Exercise goal: Give every entry again, unchanged, and leave its images out.

Source material:
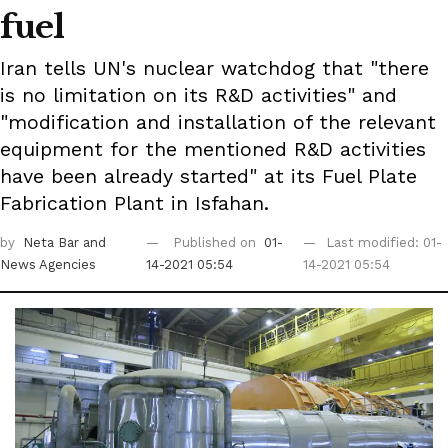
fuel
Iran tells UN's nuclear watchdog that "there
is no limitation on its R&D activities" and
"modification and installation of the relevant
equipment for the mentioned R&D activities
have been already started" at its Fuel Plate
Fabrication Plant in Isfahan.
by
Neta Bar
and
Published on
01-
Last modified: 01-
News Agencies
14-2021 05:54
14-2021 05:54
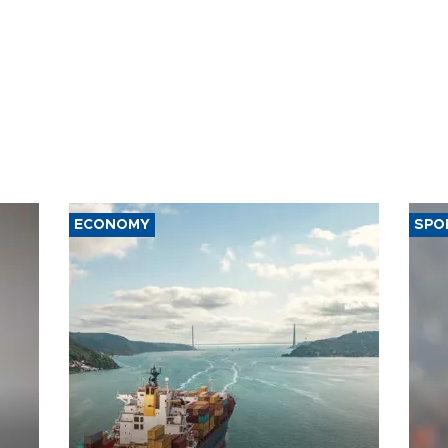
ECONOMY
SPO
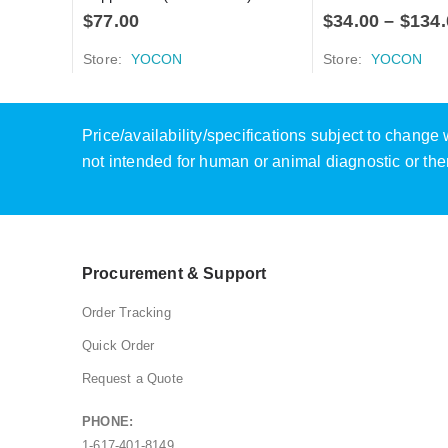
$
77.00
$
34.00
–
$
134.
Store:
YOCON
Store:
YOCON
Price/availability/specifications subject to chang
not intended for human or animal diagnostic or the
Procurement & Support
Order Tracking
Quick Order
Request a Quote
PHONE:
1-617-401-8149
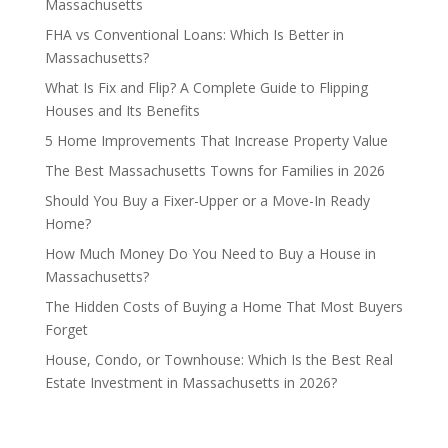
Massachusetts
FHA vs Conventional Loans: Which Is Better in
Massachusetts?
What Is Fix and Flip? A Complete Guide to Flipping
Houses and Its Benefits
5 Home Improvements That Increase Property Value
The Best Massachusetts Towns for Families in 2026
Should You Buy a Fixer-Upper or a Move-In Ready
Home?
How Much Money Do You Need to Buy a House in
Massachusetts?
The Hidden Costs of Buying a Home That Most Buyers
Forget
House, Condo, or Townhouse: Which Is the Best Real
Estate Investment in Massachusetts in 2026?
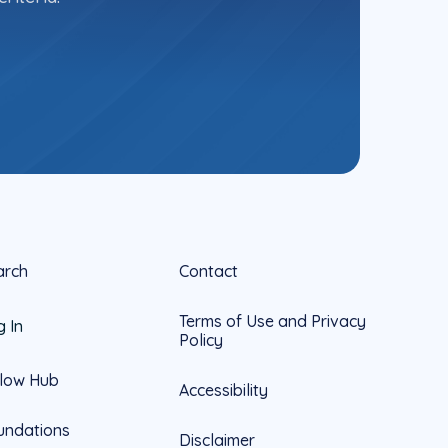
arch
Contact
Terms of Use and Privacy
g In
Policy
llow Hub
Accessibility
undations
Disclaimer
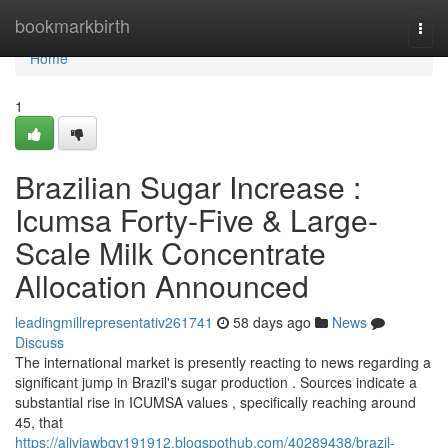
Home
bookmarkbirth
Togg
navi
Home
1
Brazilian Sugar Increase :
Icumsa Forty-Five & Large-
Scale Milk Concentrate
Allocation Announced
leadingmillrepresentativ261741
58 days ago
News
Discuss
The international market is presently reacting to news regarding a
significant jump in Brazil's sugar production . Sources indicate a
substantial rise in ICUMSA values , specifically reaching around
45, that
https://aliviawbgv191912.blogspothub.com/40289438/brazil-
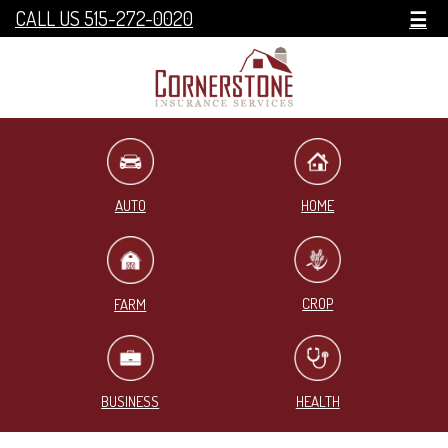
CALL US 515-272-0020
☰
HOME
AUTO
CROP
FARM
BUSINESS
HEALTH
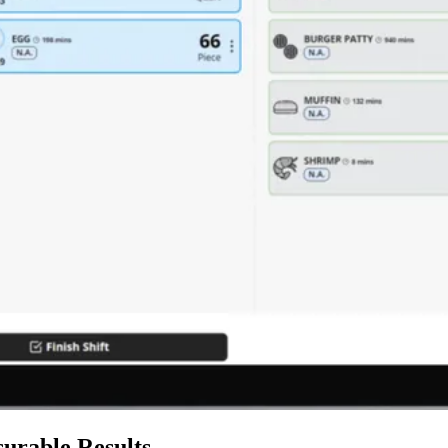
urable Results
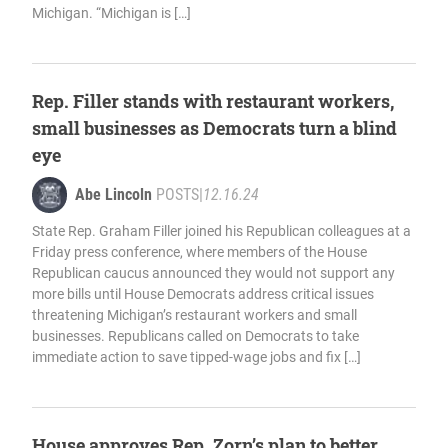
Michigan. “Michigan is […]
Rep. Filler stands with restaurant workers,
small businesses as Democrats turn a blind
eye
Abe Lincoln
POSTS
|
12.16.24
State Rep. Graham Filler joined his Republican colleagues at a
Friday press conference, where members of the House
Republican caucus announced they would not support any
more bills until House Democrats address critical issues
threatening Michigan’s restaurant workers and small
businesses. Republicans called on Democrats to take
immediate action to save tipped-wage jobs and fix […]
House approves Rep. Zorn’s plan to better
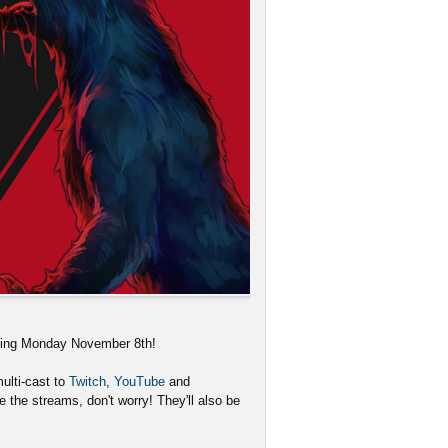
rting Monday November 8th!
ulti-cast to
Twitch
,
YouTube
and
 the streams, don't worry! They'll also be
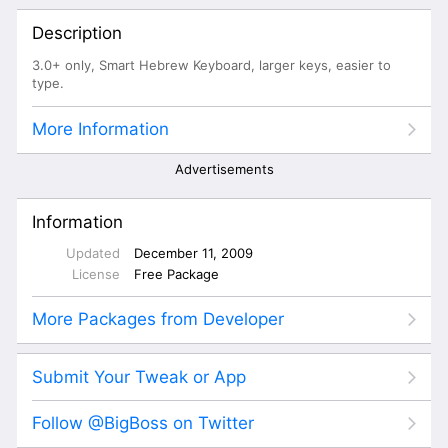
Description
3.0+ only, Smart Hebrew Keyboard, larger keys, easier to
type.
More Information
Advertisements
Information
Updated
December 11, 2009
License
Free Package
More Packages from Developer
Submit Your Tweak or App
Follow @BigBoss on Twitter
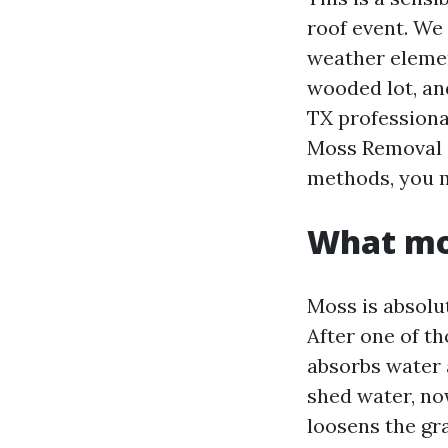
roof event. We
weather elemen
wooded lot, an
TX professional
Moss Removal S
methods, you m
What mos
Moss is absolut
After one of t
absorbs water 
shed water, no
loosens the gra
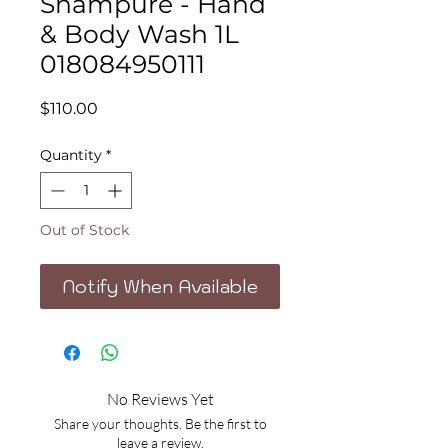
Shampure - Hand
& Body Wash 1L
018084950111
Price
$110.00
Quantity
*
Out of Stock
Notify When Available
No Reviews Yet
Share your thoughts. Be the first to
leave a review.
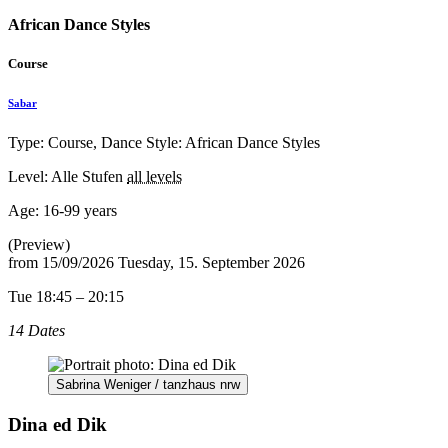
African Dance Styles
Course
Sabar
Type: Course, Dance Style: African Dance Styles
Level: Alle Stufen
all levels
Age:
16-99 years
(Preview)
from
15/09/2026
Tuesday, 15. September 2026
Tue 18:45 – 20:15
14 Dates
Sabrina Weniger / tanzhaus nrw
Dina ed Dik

Written solution:
fuel
Iran tells UN's nuclear watchdog that "there
is no limitation on its R&D activities" and
"modification and installation of the relevant
equipment for the mentioned R&D activities
have been already started" at its Fuel Plate
Fabrication Plant in Isfahan.
by
Neta Bar
and
Published on
01-
Last modified: 01-
News Agencies
14-2021 05:54
14-2021 05:54
ECONOMY
SPO
$
77.00
$
34.00
–
$
134.
Store:
YOCON
Store:
YOCON
Price/availability/specifications subject to chang
not intended for human or animal diagnostic or the
Procurement & Support
Order Tracking
Quick Order
Request a Quote
PHONE:
1-617-401-8149
Massachusetts
FHA vs Conventional Loans: Which Is Better in
Massachusetts?
What Is Fix and Flip? A Complete Guide to Flipping
Houses and Its Benefits
5 Home Improvements That Increase Property Value
The Best Massachusetts Towns for Families in 2026
Should You Buy a Fixer-Upper or a Move-In Ready
Home?
How Much Money Do You Need to Buy a House in
Massachusetts?
The Hidden Costs of Buying a Home That Most Buyers
Forget
House, Condo, or Townhouse: Which Is the Best Real
Estate Investment in Massachusetts in 2026?
arch
Contact
Terms of Use and Privacy
g In
Policy
llow Hub
Accessibility
undations
Disclaimer
Home
bookmarkbirth
Togg
navi
Home
1
Brazilian Sugar Increase :
Icumsa Forty-Five & Large-
Scale Milk Concentrate
Allocation Announced
leadingmillrepresentativ261741
58 days ago
News
Discuss
The international market is presently reacting to news regarding a
significant jump in Brazil's sugar production . Sources indicate a
substantial rise in ICUMSA values , specifically reaching around
45, that
https://aliviawbgv191912.blogspothub.com/40289438/brazil-
CALL US 515-272-0020
☰
HOME
AUTO
CROP
FARM
BUSINESS
HEALTH
urable Results
Michigan. “Michigan is […]
Rep. Filler stands with restaurant workers,
small businesses as Democrats turn a blind
eye
Abe Lincoln
POSTS
|
12.16.24
State Rep. Graham Filler joined his Republican colleagues at a
Friday press conference, where members of the House
Republican caucus announced they would not support any
more bills until House Democrats address critical issues
threatening Michigan’s restaurant workers and small
businesses. Republicans called on Democrats to take
immediate action to save tipped-wage jobs and fix […]
House approves Rep. Zorn’s plan to better
rting Monday November 8th!
ulti-cast to
Twitch
,
YouTube
and
 the streams, don't worry! They'll also be
Description
3.0+ only, Smart Hebrew Keyboard, larger keys, easier to
type.
More Information
Advertisements
Information
Updated
December 11, 2009
License
Free Package
More Packages from Developer
Submit Your Tweak or App
Follow @BigBoss on Twitter
roof event. We
weather elemen
wooded lot, an
TX professional
Moss Removal S
methods, you m
What mos
Moss is absolut
After one of t
absorbs water 
shed water, no
loosens the gra
Shampure - Hand
& Body Wash 1L
018084950111
Price
$110.00
Quantity
*
Out of Stock
Notify When Available
No Reviews Yet
Share your thoughts. Be the first to
leave a review.
African Dance Styles
Course
Sabar
Type: Course, Dance Style: African Dance Styles
Level: Alle Stufen
all levels
Age:
16-99 years
(Preview)
from
15/09/2026
Tuesday, 15. September 2026
Tue 18:45 – 20:15
14 Dates
Sabrina Weniger / tanzhaus nrw
Dina ed Dik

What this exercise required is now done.